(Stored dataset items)
....................

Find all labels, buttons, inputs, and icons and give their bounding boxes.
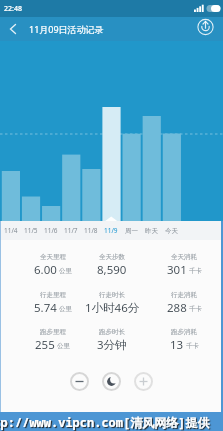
- staticText: 5.74: [34, 300, 57, 316]
- staticText: 千卡: [186, 342, 199, 350]
- staticText: 今天: [165, 227, 178, 235]
- staticText: 周一: [125, 227, 138, 235]
- staticText: 全天消耗: [171, 253, 197, 261]
- button[interactable]: [102, 372, 121, 391]
- button[interactable]: 11/5: [21, 221, 41, 240]
- staticText: 公里: [59, 305, 72, 313]
- staticText: 全天步数: [99, 253, 125, 261]
- button[interactable]: [70, 372, 89, 391]
- staticText: 11/9: [104, 226, 118, 235]
- staticText: 11/8: [84, 226, 98, 235]
- staticText: 3分钟: [97, 337, 127, 353]
- button[interactable]: 今天: [161, 221, 181, 240]
- button[interactable]: 11/8: [81, 221, 101, 240]
- staticText: 6.00: [34, 262, 57, 278]
- button[interactable]: [189, 17, 223, 41]
- staticText: 全天里程: [40, 253, 66, 261]
- button[interactable]: 11/7: [61, 221, 81, 240]
- button[interactable]: 11/6: [41, 221, 61, 240]
- staticText: 11月09日活动记录: [29, 23, 104, 35]
- button[interactable]: 周一: [121, 221, 141, 240]
- staticText: 行走消耗: [171, 291, 197, 299]
- button[interactable]: 昨天: [141, 221, 161, 240]
- staticText: 13: [170, 337, 184, 353]
- staticText: 跑步里程: [40, 328, 66, 336]
- staticText: 行走时长: [99, 291, 125, 299]
- staticText: 11/6: [44, 226, 58, 235]
- staticText: 千卡: [189, 267, 202, 275]
- button[interactable]: [134, 372, 153, 391]
- staticText: 288: [167, 300, 187, 316]
- button[interactable]: [0, 17, 26, 41]
- button[interactable]: 11/4: [1, 221, 21, 240]
- staticText: 255: [35, 337, 55, 353]
- staticText: 千卡: [189, 305, 202, 313]
- staticText: 昨天: [145, 227, 158, 235]
- staticText: 11/4: [4, 226, 18, 235]
- staticText: 22:48: [4, 4, 22, 14]
- staticText: 8,590: [97, 262, 127, 278]
- staticText: http://www.vipcn.com[清风网络]提供: [0, 414, 223, 430]
- staticText: 11/5: [24, 226, 38, 235]
- staticText: 公里: [57, 342, 70, 350]
- staticText: 11/7: [64, 226, 78, 235]
- staticText: 跑步消耗: [171, 328, 197, 336]
- staticText: 跑步时长: [99, 328, 125, 336]
- staticText: 1小时46分: [85, 300, 140, 316]
- button[interactable]: 11/9: [101, 221, 121, 240]
- staticText: 301: [167, 262, 187, 278]
- staticText: 行走里程: [40, 291, 66, 299]
- staticText: 公里: [59, 267, 72, 275]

....................

§ Work order
Each line in the records above should be reproduced exactly; images are not copied.

§ Result below
Find all labels, buttons, inputs, and icons and give their bounding boxes.
- staticText: 5.74: [34, 300, 57, 316]
- staticText: 千卡: [186, 342, 199, 350]
- staticText: 今天: [165, 227, 178, 235]
- staticText: 周一: [125, 227, 138, 235]
- staticText: 全天消耗: [171, 253, 197, 261]
- button[interactable]: [102, 372, 121, 391]
- button[interactable]: 11/5: [21, 221, 41, 240]
- staticText: 公里: [59, 305, 72, 313]
- staticText: 全天步数: [99, 253, 125, 261]
- button[interactable]: [70, 372, 89, 391]
- staticText: 11/9: [104, 226, 118, 235]
- staticText: 11/8: [84, 226, 98, 235]
- staticText: 3分钟: [97, 337, 127, 353]
- button[interactable]: 今天: [161, 221, 181, 240]
- button[interactable]: 11/8: [81, 221, 101, 240]
- staticText: 6.00: [34, 262, 57, 278]
- button[interactable]: [189, 17, 223, 41]
- staticText: 全天里程: [40, 253, 66, 261]
- button[interactable]: 11/7: [61, 221, 81, 240]
- button[interactable]: 11/6: [41, 221, 61, 240]
- staticText: 11月09日活动记录: [29, 23, 104, 35]
- button[interactable]: 周一: [121, 221, 141, 240]
- staticText: 行走消耗: [171, 291, 197, 299]
- button[interactable]: 昨天: [141, 221, 161, 240]
- staticText: 13: [170, 337, 184, 353]
- staticText: 跑步里程: [40, 328, 66, 336]
- staticText: 行走时长: [99, 291, 125, 299]
- staticText: 11/6: [44, 226, 58, 235]
- staticText: 千卡: [189, 267, 202, 275]
- button[interactable]: [134, 372, 153, 391]
- staticText: 288: [167, 300, 187, 316]
- button[interactable]: [0, 17, 26, 41]
- button[interactable]: 11/4: [1, 221, 21, 240]
- staticText: 255: [35, 337, 55, 353]
- staticText: 千卡: [189, 305, 202, 313]
- staticText: 昨天: [145, 227, 158, 235]
- staticText: 11/4: [4, 226, 18, 235]
- staticText: 22:48: [4, 4, 22, 14]
- staticText: 8,590: [97, 262, 127, 278]
- staticText: http://www.vipcn.com[清风网络]提供: [0, 414, 223, 430]
- staticText: 11/5: [24, 226, 38, 235]
- staticText: 公里: [57, 342, 70, 350]
- staticText: 11/7: [64, 226, 78, 235]
- staticText: 跑步消耗: [171, 328, 197, 336]
- staticText: 跑步时长: [99, 328, 125, 336]
- staticText: 1小时46分: [85, 300, 140, 316]
- button[interactable]: 11/9: [101, 221, 121, 240]
- staticText: 301: [167, 262, 187, 278]
- staticText: 行走里程: [40, 291, 66, 299]
- staticText: 公里: [59, 267, 72, 275]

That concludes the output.